Ils marchèrent d'un pas traînant à travers champs, sur des sentiers qu'on devinait à peine sous la lune, puis rejoignirent un chemin mieux dessiné, qui au bout d'un moment se trouvait bordé de haies.
Enfin un grand bâtiment en U à deux étages, flanqué d'une tour, se dessina dans les ombres.
Lorsqu'ils approchèrent de la bâtisse, que les locaux nommaient pompeusement "le chateau", le milicien les dirigea vers la tour. L'ensemble était silencieux et obscur, à l'exception d'une patrouille qui sortit de la tour avec des torches, et s'avança vers eux.
- Alors, vous l'avez ? dit une voix.
A quoi le milicien en chef répondit qu'ils n'avaient pas capturé le ptéromoran, mais des individus suspects qui pratiquaient la magie.
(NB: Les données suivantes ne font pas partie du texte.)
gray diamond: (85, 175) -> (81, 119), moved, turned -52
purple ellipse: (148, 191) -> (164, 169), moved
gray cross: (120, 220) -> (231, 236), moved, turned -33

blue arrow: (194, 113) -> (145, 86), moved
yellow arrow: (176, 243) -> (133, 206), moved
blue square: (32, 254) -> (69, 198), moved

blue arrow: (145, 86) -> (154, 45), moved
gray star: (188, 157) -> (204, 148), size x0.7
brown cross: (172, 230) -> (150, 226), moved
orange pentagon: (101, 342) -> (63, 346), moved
Il avait préféré les amener au plus vite, mais le plus important restait à dénicher. Il conseilla à son interlocuteur d'envoyer sa brigade du côté d'où ils venaient. On sentit le regret de ce dernier, qui avait un instant espéré que sa nuit serait épargnée.
La troupe et ses prisonniers pénétrèrent dans la tour et descendirent un escalier de pierre grossière. Arrivés en bas, ils se tenaient à l'entrée d'une immense cave. Près d'eux, des piles de nourriture, d'armes et d'objets disparates s'ammoncelaient sans ordre bien défini. Ensuite, des tables et bancs barraient le chemin. Cependant, au-delà, on devinait des grilles, alignées tout le long d'un profond couloir. Zephyr comprit qu'il s'agissait de cachots.
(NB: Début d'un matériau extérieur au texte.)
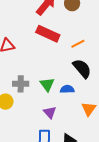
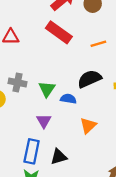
orange line: (78, 44) -> (98, 44), moved
black semicircle: (82, 68) -> (89, 79), turned -85

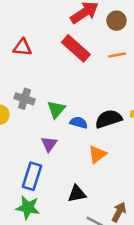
orange line: (98, 44) -> (117, 55), moved
black semicircle: (89, 79) -> (108, 119), moved
black triangle: (59, 157) -> (77, 194), moved

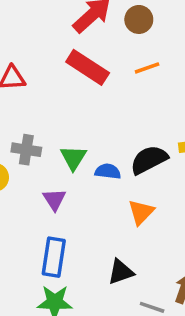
purple triangle: (49, 144) -> (54, 199), moved

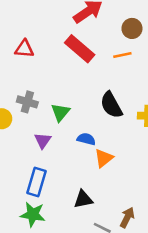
brown circle: (139, 19) -> (132, 28), moved
black semicircle: (149, 160) -> (111, 105), moved, turned -100
blue semicircle: (108, 171) -> (86, 139), moved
Il se tourna vers Talixan, dont le visage était fermé. Il chercha derrière lui Stepo, et s'aperçut que le petit garçon s'était éloigné pour aller se soulager dans une jarre entreposée devant la montagne d'objets de l'entrée.
- Stepo, ne fais pas ça, commença-t-il, soupçonnant que la jarre pouvait contenir de la nourriture. Puis il s'interrompit, en se disant qu'avec un peu de chance le contenu de la jarre était destiné aux soldats et que ce serait bien fait pour eux.
Après avoir raconté en détail son histoire au type assis à la table, devant les cachots, le milicien en chef réunit ses prisonniers et les dirigea jusqu'à une grande cellule encore inoccupée. Ils y entrèrent tous, et l'homme referma la grille derrière eux.